[Collected data]
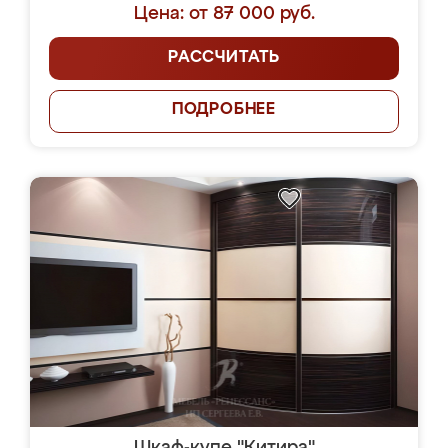
Цена: от 87 000 руб.
РАССЧИТАТЬ
ПОДРОБНЕЕ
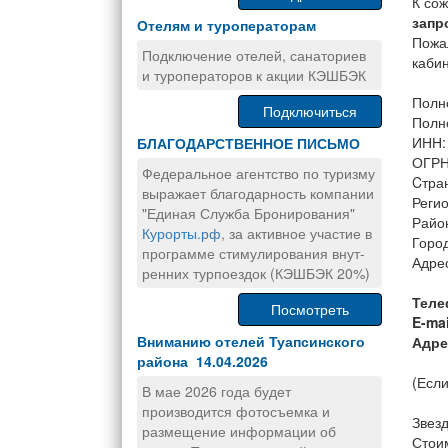
К со
запр
Отелям и туроператорам
Пожа
Подключение отелей, санаториев
каби
и туроператоров к акции КЭШБЭК
Полн
Подключиться
Полн
ИНН:
БЛАГОДАРСТВЕННОЕ ПИСЬМО
ОГРН
Федеральное агентство по туризму
Cтра
выражает благодарность компании
Регио
"Единая Служба Бронирования"
Район
Курорты.рф
, за активное участие в
Горо
программе стимулирования внут-
Адрес
ренних турпоездок (КЭШБЭК 20%)
Теле
Посмотреть
E-mai
Вниманию отелей Туапсинского
Адре
района 14.04.2026
(Если
В мае 2026 года будет
производится фотосъемка и
Звезд
размещение информации об
Стоим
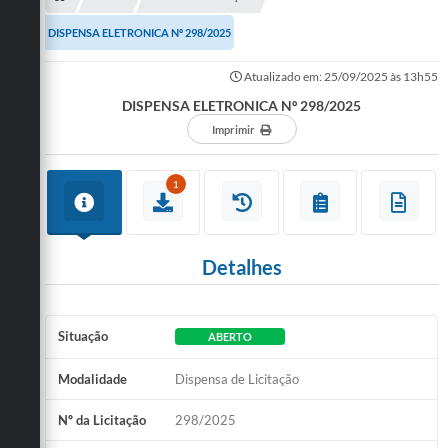
DISPENSA ELETRONICA Nº 298/2025
Atualizado em: 25/09/2025 às 13h55
DISPENSA ELETRONICA Nº 298/2025
Imprimir
1
Detalhes
Situação
ABERTO
Modalidade
Dispensa de Licitação
Nº da Licitação
298/2025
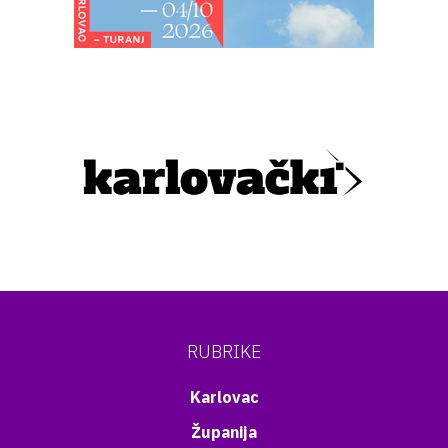
RUBRIKE
Karlovac
Županija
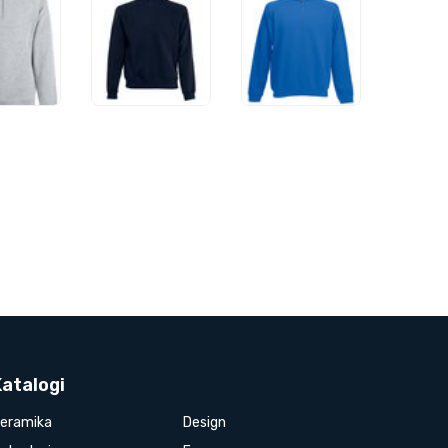
Katalogi
eramika
Design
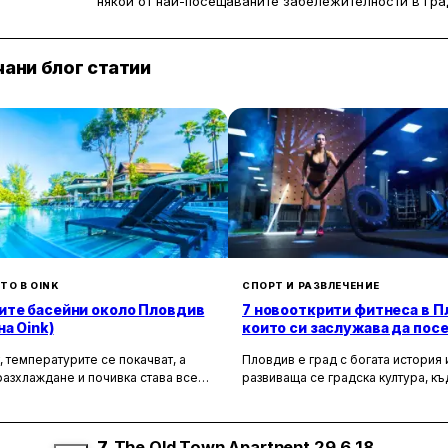
някои от най-посещаваните забележителности в гра
200 м, а наблизо са още Римският театър, Небет Те
Пловдив.
ани блог статии
Хотелът предлага климатизирани стаи, градина и без
гардероб, а някои помещения имат собствена баня с
принадлежности. Част от стаите са с изглед към гра
Арт Хаус Пловдив се намира на 3,8 км от търговски це
Международно летище Пловдив. В района на по-голе
Хисаря на 42 км, Бачковският манастир на 29 км и 
ТО В OINK
СПОРТ И РАЗВЛЕЧЕНИЕ
ите басейни около Пловдив
7 новооткрити фитнеса в П
на Oink)
които си заслужава да пос
к, температурите се покачват, а
Пловдив е град с богата история 
разхлаждане и почивка става все
развиваща се градска култура, к
а. За щастие, не е нужно да
активният начин на живот заема 
к до морето, за да се потопите в
роля. През последните месеци с
на водата. Районът около Пловдив
няколко нови фитнес дестинации, 
7.
The Old Town Apartnent 29.6.18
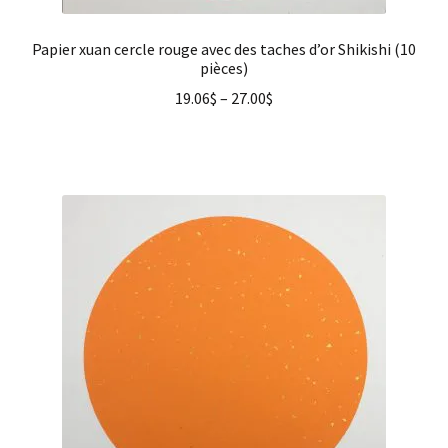
Papier xuan cercle rouge avec des taches d’or Shikishi (10
pièces)
19.06
$
–
27.00
$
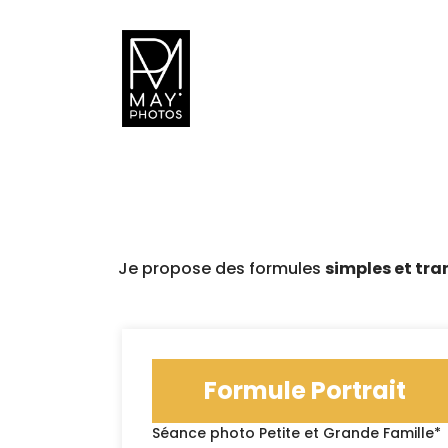
Je propose des formules
simples et tr
Formule Portrait
Séance photo Petite et Grande Famille*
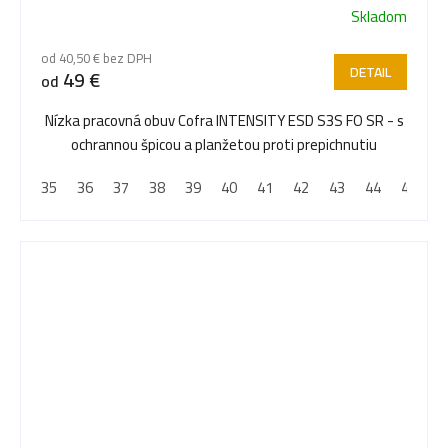
Skladom
od 40,50 € bez DPH
DETAIL
49 €
od
Nízka pracovná obuv Cofra INTENSITY ESD S3S FO SR - s
ochrannou špicou a planžetou proti prepichnutiu
35
36
37
38
39
40
41
42
43
44
45
4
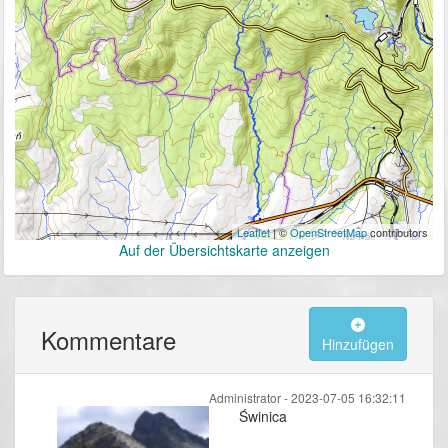
Leaflet
| ©
OpenStreetMap
contributors
Auf der Übersichtskarte anzeigen
Kommentare
Hinzufügen
Administrator -
2023-07-05 16:32:11
Świnica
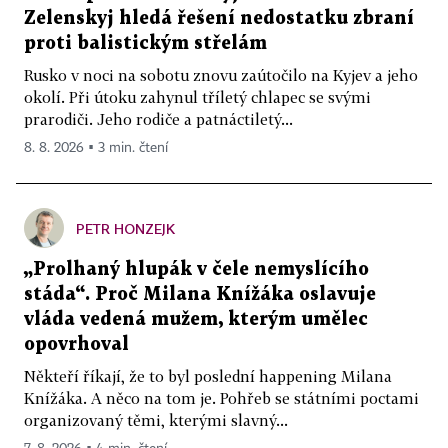
Zelenskyj hledá řešení nedostatku zbraní
proti balistickým střelám
Rusko v noci na sobotu znovu zaútočilo na Kyjev a jeho
okolí. Při útoku zahynul tříletý chlapec se svými
prarodiči. Jeho rodiče a patnáctiletý...
8. 8. 2026 ▪ 3 min. čtení
PETR HONZEJK
„Prolhaný hlupák v čele nemyslícího
stáda“. Proč Milana Knížáka oslavuje
vláda vedená mužem, kterým umělec
opovrhoval
Někteří říkají, že to byl poslední happening Milana
Knížáka. A něco na tom je. Pohřeb se státními poctami
organizovaný těmi, kterými slavný...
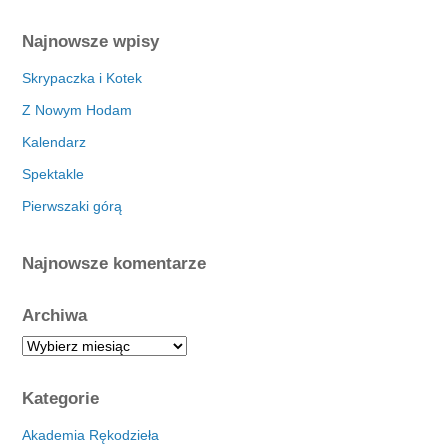
Najnowsze wpisy
Skrypaczka i Kotek
Z Nowym Hodam
Kalendarz
Spektakle
Pierwszaki górą
Najnowsze komentarze
Archiwa
A
r
c
Kategorie
h
i
Akademia Rękodzieła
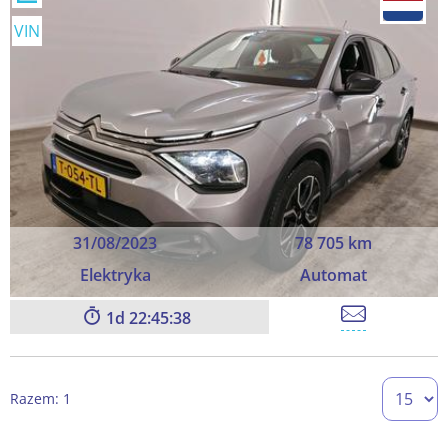
VIN
31/08/2023
78 705 km
Elektryka
Automat
1
22:45:38
Razem: 1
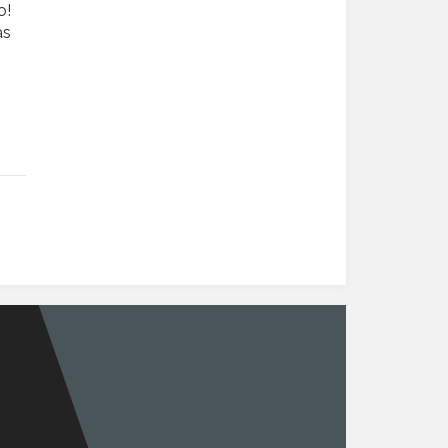
o!
as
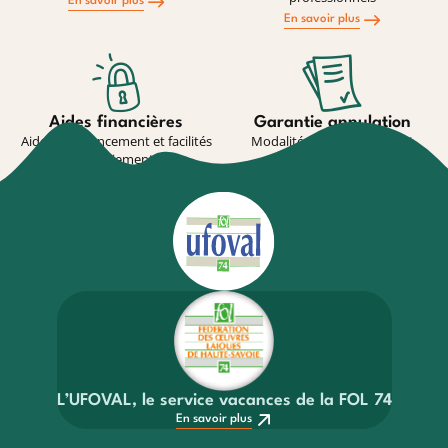
En savoir plus
En savoir plus
Aides financières
Garantie annulation
Aides au financement et facilités
Modalité de souscription et
de paiement
conditions
En savoir plus
En savoir plus
L’UFOVAL, le service vacances de la FOL 74
En savoir plus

• [Task goal]:
Once the pictures are set aside, write out the entries verbatim.

• [Result of this task]:
Цена: от 87 000 руб.
РАССЧИТАТЬ
ПОДРОБНЕЕ
К со
запр
Отелям и туроператорам
Пожа
Подключение отелей, санаториев
каби
и туроператоров к акции КЭШБЭК
Полн
Подключиться
Полн
ИНН:
БЛАГОДАРСТВЕННОЕ ПИСЬМО
ОГРН
Федеральное агентство по туризму
Cтра
выражает благодарность компании
Регио
"Единая Служба Бронирования"
Район
Курорты.рф
, за активное участие в
Горо
программе стимулирования внут-
Адрес
ренних турпоездок (КЭШБЭК 20%)
Теле
Посмотреть
E-mai
Вниманию отелей Туапсинского
Адре
района 14.04.2026
(Если
В мае 2026 года будет
производится фотосъемка и
Звезд
размещение информации об
Стоим
DISPENSA ELETRONICA Nº 298/2025
Atualizado em: 25/09/2025 às 13h55
DISPENSA ELETRONICA Nº 298/2025
Imprimir
1
Detalhes
Situação
ABERTO
Modalidade
Dispensa de Licitação
Nº da Licitação
298/2025
RUBRIKE
Karlovac
Županija
Katalogi
eramika
Design
някои от най-посещаваните забележителности в гра
200 м, а наблизо са още Римският театър, Небет Те
Пловдив.
ани блог статии
Хотелът предлага климатизирани стаи, градина и без
гардероб, а някои помещения имат собствена баня с
принадлежности. Част от стаите са с изглед към гра
Арт Хаус Пловдив се намира на 3,8 км от търговски це
Международно летище Пловдив. В района на по-голе
Хисаря на 42 км, Бачковският манастир на 29 км и 
ТО В OINK
СПОРТ И РАЗВЛЕЧЕНИЕ
ите басейни около Пловдив
7 новооткрити фитнеса в П
на Oink)
които си заслужава да пос
к, температурите се покачват, а
Пловдив е град с богата история 
разхлаждане и почивка става все
развиваща се градска култура, к
а. За щастие, не е нужно да
активният начин на живот заема 
к до морето, за да се потопите в
роля. През последните месеци с
на водата. Районът около Пловдив
няколко нови фитнес дестинации, 
7.
The Old Town Apartnent 29.6.18
Papier xuan cercle rouge avec des taches d’or Shikishi (10
pièces)
19.06
$
–
27.00
$
Je propose des formules
simples et tr
Formule Portrait
Séance photo Petite et Grande Famille*
Skladom
od 40,50 € bez DPH
DETAIL
49 €
od
Nízka pracovná obuv Cofra INTENSITY ESD S3S FO SR - s
ochrannou špicou a planžetou proti prepichnutiu
35
36
37
38
39
40
41
42
43
44
45
4
Leaflet
| ©
OpenStreetMap
contributors
Auf der Übersichtskarte anzeigen
Kommentare
Hinzufügen
Administrator -
2023-07-05 16:32:11
Świnica
Zelenskyj hledá řešení nedostatku zbraní
proti balistickým střelám
Rusko v noci na sobotu znovu zaútočilo na Kyjev a jeho
okolí. Při útoku zahynul tříletý chlapec se svými
prarodiči. Jeho rodiče a patnáctiletý...
8. 8. 2026 ▪ 3 min. čtení
PETR HONZEJK
„Prolhaný hlupák v čele nemyslícího
stáda“. Proč Milana Knížáka oslavuje
vláda vedená mužem, kterým umělec
opovrhoval
Někteří říkají, že to byl poslední happening Milana
Knížáka. A něco na tom je. Pohřeb se státními poctami
organizovaný těmi, kterými slavný...
Najnowsze wpisy
Skrypaczka i Kotek
Z Nowym Hodam
Kalendarz
Spektakle
Pierwszaki górą
Najnowsze komentarze
Archiwa
A
r
c
Kategorie
h
i
Akademia Rękodzieła
VIN
31/08/2023
78 705 km
Elektryka
Automat
1
22:45:38
Razem: 1
o!
as
En savoir plus
En savoir plus
Aides financières
Garantie annulation
Aides au financement et facilités
Modalité de souscription et
de paiement
conditions
En savoir plus
En savoir plus
L’UFOVAL, le service vacances de la FOL 74
En savoir plus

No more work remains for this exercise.